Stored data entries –
- - - - - - -
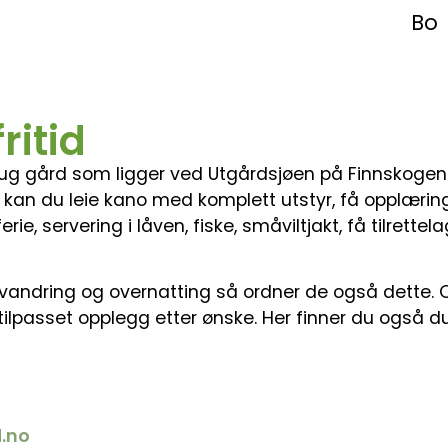
Bo
ritid
lhaug gård som ligger ved Utgårdsjøen på Finnskoge
kan du leie kano med komplett utstyr, få opplæring
ie, servering i låven, fiske, småviltjakt, få tilrettela
urvandring og overnatting så ordner de også dette.
å tilpasset opplegg etter ønske. Her finner du også du
.no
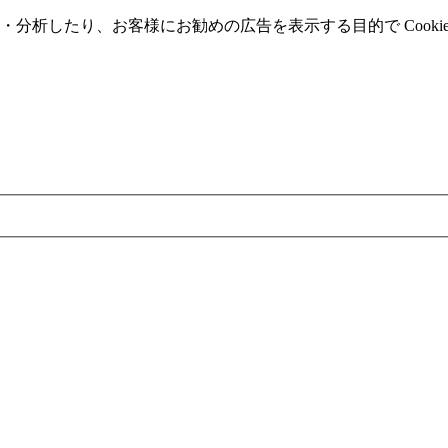
分析したり、お客様にお勧めの広告を表⽰する⽬的で Cooki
- - - - - - -
What this task involves –
Repeat every line of the data above exactly, but drop the pictures.

Answer space –
Bo
ritid
lhaug gård som ligger ved Utgårdsjøen på Finnskoge
kan du leie kano med komplett utstyr, få opplæring
ie, servering i låven, fiske, småviltjakt, få tilrettela
urvandring og overnatting så ordner de også dette.
å tilpasset opplegg etter ønske. Her finner du også du
.no
分析したり、お客様にお勧めの広告を表⽰する⽬的で Cooki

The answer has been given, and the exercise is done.